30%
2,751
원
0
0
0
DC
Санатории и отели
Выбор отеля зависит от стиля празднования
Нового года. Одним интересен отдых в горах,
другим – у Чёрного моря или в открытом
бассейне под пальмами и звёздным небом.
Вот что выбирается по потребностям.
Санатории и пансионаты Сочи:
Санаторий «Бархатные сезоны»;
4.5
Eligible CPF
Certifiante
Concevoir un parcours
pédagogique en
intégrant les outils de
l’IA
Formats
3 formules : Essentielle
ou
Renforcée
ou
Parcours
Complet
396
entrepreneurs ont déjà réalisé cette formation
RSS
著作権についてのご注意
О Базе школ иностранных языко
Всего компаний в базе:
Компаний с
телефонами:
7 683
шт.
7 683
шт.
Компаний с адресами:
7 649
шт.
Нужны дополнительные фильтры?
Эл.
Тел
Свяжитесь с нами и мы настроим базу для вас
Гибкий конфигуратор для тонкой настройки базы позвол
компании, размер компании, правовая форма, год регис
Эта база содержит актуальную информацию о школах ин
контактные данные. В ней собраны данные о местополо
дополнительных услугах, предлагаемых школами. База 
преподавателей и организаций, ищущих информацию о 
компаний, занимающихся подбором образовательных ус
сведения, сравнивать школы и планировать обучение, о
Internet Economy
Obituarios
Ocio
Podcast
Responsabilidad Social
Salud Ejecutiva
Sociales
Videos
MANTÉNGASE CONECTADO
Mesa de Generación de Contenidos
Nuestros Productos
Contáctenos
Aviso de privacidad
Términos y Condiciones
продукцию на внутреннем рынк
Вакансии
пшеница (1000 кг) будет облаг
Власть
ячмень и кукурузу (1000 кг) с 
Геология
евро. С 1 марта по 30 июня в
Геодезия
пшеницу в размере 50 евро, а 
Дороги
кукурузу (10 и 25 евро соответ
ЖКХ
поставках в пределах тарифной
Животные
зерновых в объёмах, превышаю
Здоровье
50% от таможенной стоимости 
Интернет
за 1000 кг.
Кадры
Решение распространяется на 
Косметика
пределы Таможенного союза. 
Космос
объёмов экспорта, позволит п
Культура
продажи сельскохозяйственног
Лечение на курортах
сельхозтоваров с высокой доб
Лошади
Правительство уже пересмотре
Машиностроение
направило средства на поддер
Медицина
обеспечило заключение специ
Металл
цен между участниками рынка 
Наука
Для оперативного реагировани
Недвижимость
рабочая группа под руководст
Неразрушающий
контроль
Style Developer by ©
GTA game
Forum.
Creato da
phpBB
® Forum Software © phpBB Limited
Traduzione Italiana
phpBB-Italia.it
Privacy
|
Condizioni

________

Problem details: Search the material for the word "Forum" and copy each line where it occurs.

Solved problem:
Forum.
® Forum Software © phpBB Limited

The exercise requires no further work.